The exceptions taken at the trial relate to the refusal to rule as requested, and to the instructions.
It was conceded, that the amount found by the auditor, to whom the case was referred, was due the plaintiff, but the defendant having declared in set-off for a much larger sum, the items of which were admitted to be correct, the controversy before the jury was confined to the single issue, as to whether the counter claim had been discharged by payment.

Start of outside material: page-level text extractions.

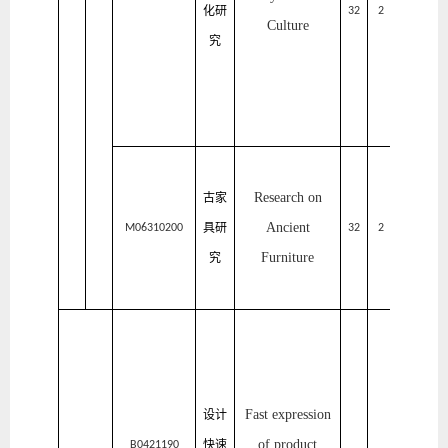
化研
术
32
2
1
Culture
究
设
计
学
院
家
居
与
Research on
古家
艺
Ancient
具研
术
M06310200
32
2
1
设
Furniture
究
计
学
院
家
居
与
Fast expression
设计
艺
of product
快速
术
B0421190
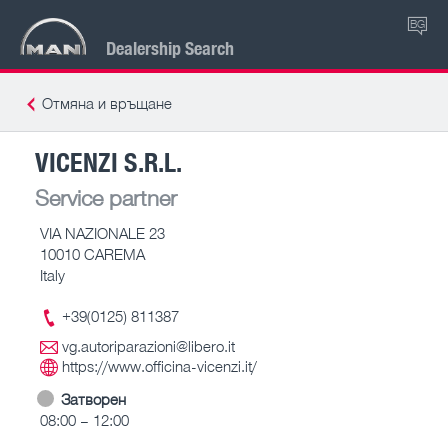
BG
Dealership Search
Отмяна и връщане
VICENZI S.R.L.
Service partner
VIA NAZIONALE 23
10010 CAREMA
Italy
+39(0125) 811387
vg.autoriparazioni@libero.it
https://www.officina-vicenzi.it/
Затворен
08:00 – 12:00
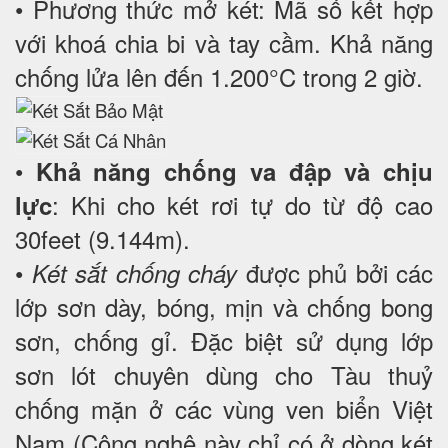
• Phương thức mở két: Mã số kết hợp
với khoá chia bi và tay cầm. Khả năng
chống lửa lên đến 1.200°C trong 2 giờ.
•
Khả năng chống va đập và chịu
: Khi cho két rơi tự do từ độ cao
lực
30feet (9.144m).
•
được phủ bởi các
Két sắt chống cháy
lớp sơn dày, bóng, mịn và chống bong
sơn, chống gỉ. Đặc biệt sử dụng lớp
sơn lót chuyên dùng cho Tàu thuỷ
chống mặn ở các vùng ven biển Việt
Nam (Công nghệ này chỉ có ở dòng két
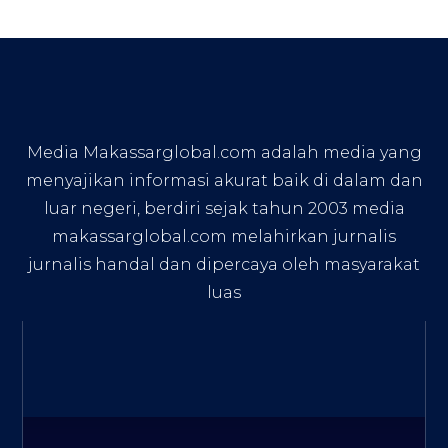
Media Makassarglobal.com adalah media yang
menyajikan informasi akurat baik di dalam dan
luar negeri, berdiri sejak tahun 2003 media
makassarglobal.com melahirkan jurnalis
jurnalis handal dan dipercaya oleh masyarakat
luas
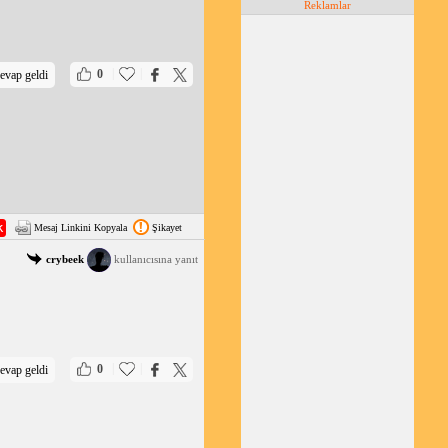
Reklamlar
|
|
0
evap geldi
Mesaj Linkini Kopyala
Şikayet
crybeek
kullanıcısına yanıt
|
|
0
evap geldi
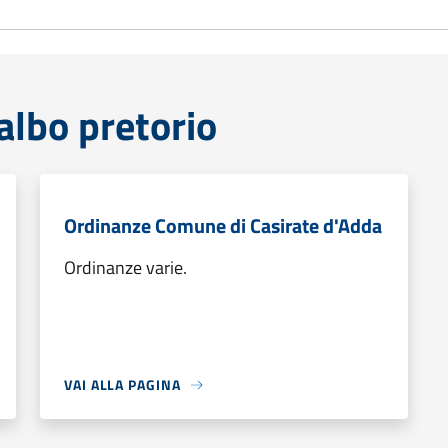
lbo pretorio
Ordinanze Comune di Casirate d'Adda
Ordinanze varie.
VAI ALLA PAGINA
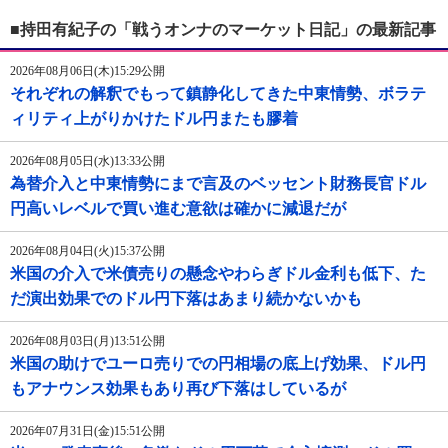
■持田有紀子の「戦うオンナのマーケット日記」の最新記事
2026年08月06日(木)15:29公開
それぞれの解釈でもって鎮静化してきた中東情勢、ボラテ
ィリティ上がりかけたドル円またも膠着
2026年08月05日(水)13:33公開
為替介入と中東情勢にまで言及のベッセント財務長官ドル
円高いレベルで買い進む意欲は確かに減退だが
2026年08月04日(火)15:37公開
米国の介入で米債売りの懸念やわらぎドル金利も低下、た
だ演出効果でのドル円下落はあまり続かないかも
2026年08月03日(月)13:51公開
米国の助けでユーロ売りでの円相場の底上げ効果、ドル円
もアナウンス効果もあり再び下落はしているが
2026年07月31日(金)15:51公開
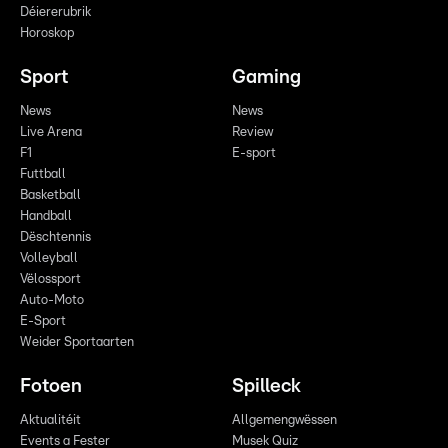
Déiererubrik
Horoskop
Sport
Gaming
News
News
Live Arena
Review
F1
E-sport
Futtball
Basketball
Handball
Dëschtennis
Volleyball
Vëlossport
Auto-Moto
E-Sport
Weider Sportaarten
Fotoen
Spilleck
Aktualitéit
Allgemengwëssen
Events a Fester
Musek Quiz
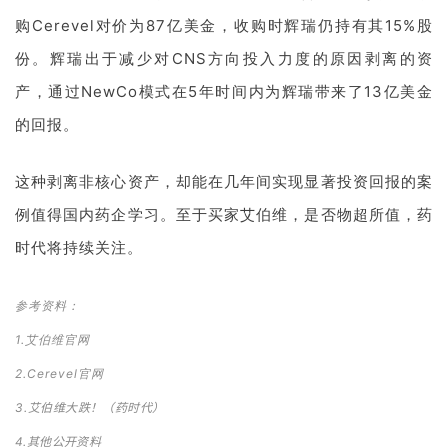
购Cerevel对价为87亿美金，收购时辉瑞仍持有其15%股
联
份。辉瑞出于减少对CNS方向投入力度的原因剥离的资
系
我
产，通过NewCo模式在5年时间内为辉瑞带来了13亿美金
们
的回报。
这种剥离非核心资产，却能在几年间实现显著投资回报的案
例值得国内药企学习。至于买家艾伯维，是否物超所值，药
时代将持续关注。
参考资料：
1.艾伯维官网
2.Cerevel官网
3.
艾伯维大跌！（药时代）
4.其他公开资料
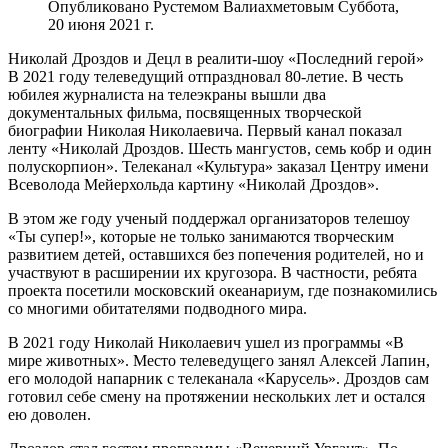
Опубликовано Рустемом Валиахметовым Суббота,
20 июня 2021 г.
Николай Дроздов и Децл в реалити-шоу «Последний герой»
В 2021 году телеведущий отпраздновал 80-летие. В честь
юбилея журналиста на телеэкраны вышли два
документальных фильма, посвященных творческой
биографии Николая Николаевича. Первый канал показал
ленту «Николай Дроздов. Шесть мангустов, семь кобр и один
полускорпион». Телеканал «Культура» заказал Центру имени
Всеволода Мейерхольда картину «Николай Дроздов».
В этом же году ученый поддержал организаторов телешоу
«Ты супер!», которые не только занимаются творческим
развитием детей, оставшихся без попечения родителей, но и
участвуют в расширении их кругозора. В частности, ребята
проекта посетили московский океанариум, где познакомились
со многими обитателями подводного мира.
В 2021 году Николай Николаевич ушел из программы «В
мире животных». Место телеведущего занял Алексей Лапин,
его молодой напарник с телеканала «Карусель». Дроздов сам
готовил себе смену на протяжении нескольких лет и остался
ею доволен.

*77The auditor states at length the business transactions between the parties. In the year of the defendant’s corporate organization, the plaintiff, who was in its employment as a salesman, became the owner of fifty shares of the capital stock, which was sold and issued to him by the company. To obtain the money to pay for the stock, he gave two promissory notes, payable on demand to the order of the president, who acted as treasurer and general manager. The notes were discounted by the treasurer at a national bank, who paid the interest as it became due, and charged the payments to the plaintiff in his general account in the company’s books. It was the plaintiff’s contention, that while the notes were outstanding, it was agreed that his salary should be increased, the excess to be reserved and applied in payment of the notes, and the auditor so found. If the memorandum in writing of the agreement was not signed by the parties, and the contract was oral, and not to be performed within one year from its date, the defendant did not object to the admission of the unsigned agreement or of the auditor’s report in evidence, but only sought to control and rebut the report by the evidence of its treasurer, that no agreement was ever made. The question at the trial was not whether the plaintiff could have enforced the contract by an independent action, if the statute of frauds of the State of New York or our own statute had been pleaded in bar. It was, whether the defendant agreed to apply in liquidation the reserved salary, even if the agreement might be unenforceable. The contract moreover had been executed and nothing remained to be done except to apply the money in payment. The first and second requests were rightly refused.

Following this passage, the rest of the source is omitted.